_Task instructions_
Restate every record exactly, with nothing skipped.

_Records for the task_
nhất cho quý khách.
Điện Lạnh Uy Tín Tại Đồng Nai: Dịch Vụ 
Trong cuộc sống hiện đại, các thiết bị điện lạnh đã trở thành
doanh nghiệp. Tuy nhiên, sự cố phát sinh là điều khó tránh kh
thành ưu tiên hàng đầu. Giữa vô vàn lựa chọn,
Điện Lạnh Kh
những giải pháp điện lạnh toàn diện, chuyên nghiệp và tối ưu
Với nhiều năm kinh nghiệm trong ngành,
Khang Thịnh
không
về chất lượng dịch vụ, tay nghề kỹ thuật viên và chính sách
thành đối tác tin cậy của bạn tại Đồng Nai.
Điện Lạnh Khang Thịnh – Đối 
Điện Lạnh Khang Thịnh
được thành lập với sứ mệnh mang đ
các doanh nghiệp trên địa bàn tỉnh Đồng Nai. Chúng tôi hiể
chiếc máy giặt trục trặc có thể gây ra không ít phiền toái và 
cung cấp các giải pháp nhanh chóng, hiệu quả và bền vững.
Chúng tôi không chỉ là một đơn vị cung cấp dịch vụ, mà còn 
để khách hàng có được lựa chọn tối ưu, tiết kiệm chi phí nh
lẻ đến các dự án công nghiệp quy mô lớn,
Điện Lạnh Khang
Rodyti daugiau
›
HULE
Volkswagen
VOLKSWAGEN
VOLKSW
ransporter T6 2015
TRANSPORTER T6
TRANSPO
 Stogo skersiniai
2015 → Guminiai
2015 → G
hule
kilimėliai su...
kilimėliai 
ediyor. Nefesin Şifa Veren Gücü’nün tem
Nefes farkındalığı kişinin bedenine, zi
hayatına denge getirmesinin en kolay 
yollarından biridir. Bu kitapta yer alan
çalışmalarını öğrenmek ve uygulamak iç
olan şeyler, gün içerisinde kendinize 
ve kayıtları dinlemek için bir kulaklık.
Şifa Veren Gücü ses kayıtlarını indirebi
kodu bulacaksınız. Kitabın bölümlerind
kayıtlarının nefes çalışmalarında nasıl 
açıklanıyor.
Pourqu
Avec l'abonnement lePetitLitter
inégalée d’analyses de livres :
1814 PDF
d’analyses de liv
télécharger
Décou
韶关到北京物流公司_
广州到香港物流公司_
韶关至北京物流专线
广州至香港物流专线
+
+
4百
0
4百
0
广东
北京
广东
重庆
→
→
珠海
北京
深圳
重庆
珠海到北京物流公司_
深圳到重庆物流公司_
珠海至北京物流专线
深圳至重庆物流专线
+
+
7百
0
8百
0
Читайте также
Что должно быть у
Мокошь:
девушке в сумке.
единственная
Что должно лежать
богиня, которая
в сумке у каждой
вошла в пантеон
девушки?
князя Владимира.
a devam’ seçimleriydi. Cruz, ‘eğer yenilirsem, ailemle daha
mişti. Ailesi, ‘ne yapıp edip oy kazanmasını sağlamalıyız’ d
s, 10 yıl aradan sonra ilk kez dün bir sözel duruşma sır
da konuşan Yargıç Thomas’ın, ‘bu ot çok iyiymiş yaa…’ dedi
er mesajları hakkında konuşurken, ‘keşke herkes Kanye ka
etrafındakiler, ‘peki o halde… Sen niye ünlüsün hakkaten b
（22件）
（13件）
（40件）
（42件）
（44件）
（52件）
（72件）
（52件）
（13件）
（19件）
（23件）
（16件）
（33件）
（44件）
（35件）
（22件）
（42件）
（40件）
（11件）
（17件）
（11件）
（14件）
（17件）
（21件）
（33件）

_Written solution_
nhất cho quý khách.
Điện Lạnh Uy Tín Tại Đồng Nai: Dịch Vụ 
Trong cuộc sống hiện đại, các thiết bị điện lạnh đã trở thành
doanh nghiệp. Tuy nhiên, sự cố phát sinh là điều khó tránh kh
thành ưu tiên hàng đầu. Giữa vô vàn lựa chọn,
Điện Lạnh Kh
những giải pháp điện lạnh toàn diện, chuyên nghiệp và tối ưu
Với nhiều năm kinh nghiệm trong ngành,
Khang Thịnh
không
về chất lượng dịch vụ, tay nghề kỹ thuật viên và chính sách
thành đối tác tin cậy của bạn tại Đồng Nai.
Điện Lạnh Khang Thịnh – Đối 
Điện Lạnh Khang Thịnh
được thành lập với sứ mệnh mang đ
các doanh nghiệp trên địa bàn tỉnh Đồng Nai. Chúng tôi hiể
chiếc máy giặt trục trặc có thể gây ra không ít phiền toái và 
cung cấp các giải pháp nhanh chóng, hiệu quả và bền vững.
Chúng tôi không chỉ là một đơn vị cung cấp dịch vụ, mà còn 
để khách hàng có được lựa chọn tối ưu, tiết kiệm chi phí nh
lẻ đến các dự án công nghiệp quy mô lớn,
Điện Lạnh Khang
Rodyti daugiau
›
HULE
Volkswagen
VOLKSWAGEN
VOLKSW
ransporter T6 2015
TRANSPORTER T6
TRANSPO
 Stogo skersiniai
2015 → Guminiai
2015 → G
hule
kilimėliai su...
kilimėliai 
ediyor. Nefesin Şifa Veren Gücü’nün tem
Nefes farkındalığı kişinin bedenine, zi
hayatına denge getirmesinin en kolay 
yollarından biridir. Bu kitapta yer alan
çalışmalarını öğrenmek ve uygulamak iç
olan şeyler, gün içerisinde kendinize 
ve kayıtları dinlemek için bir kulaklık.
Şifa Veren Gücü ses kayıtlarını indirebi
kodu bulacaksınız. Kitabın bölümlerind
kayıtlarının nefes çalışmalarında nasıl 
açıklanıyor.
Pourqu
Avec l'abonnement lePetitLitter
inégalée d’analyses de livres :
1814 PDF
d’analyses de liv
télécharger
Décou
韶关到北京物流公司_
广州到香港物流公司_
韶关至北京物流专线
广州至香港物流专线
+
+
4百
0
4百
0
广东
北京
广东
重庆
→
→
珠海
北京
深圳
重庆
珠海到北京物流公司_
深圳到重庆物流公司_
珠海至北京物流专线
深圳至重庆物流专线
+
+
7百
0
8百
0
Читайте также
Что должно быть у
Мокошь:
девушке в сумке.
единственная
Что должно лежать
богиня, которая
в сумке у каждой
вошла в пантеон
девушки?
князя Владимира.
a devam’ seçimleriydi. Cruz, ‘eğer yenilirsem, ailemle daha
mişti. Ailesi, ‘ne yapıp edip oy kazanmasını sağlamalıyız’ d
s, 10 yıl aradan sonra ilk kez dün bir sözel duruşma sır
da konuşan Yargıç Thomas’ın, ‘bu ot çok iyiymiş yaa…’ dedi
er mesajları hakkında konuşurken, ‘keşke herkes Kanye ka
etrafındakiler, ‘peki o halde… Sen niye ünlüsün hakkaten b
（22件）
（13件）
（40件）
（42件）
（44件）
（52件）
（72件）
（52件）
（13件）
（19件）
（23件）
（16件）
（33件）
（44件）
（35件）
（22件）
（42件）
（40件）
（11件）
（17件）
（11件）
（14件）
（17件）
（21件）
（33件）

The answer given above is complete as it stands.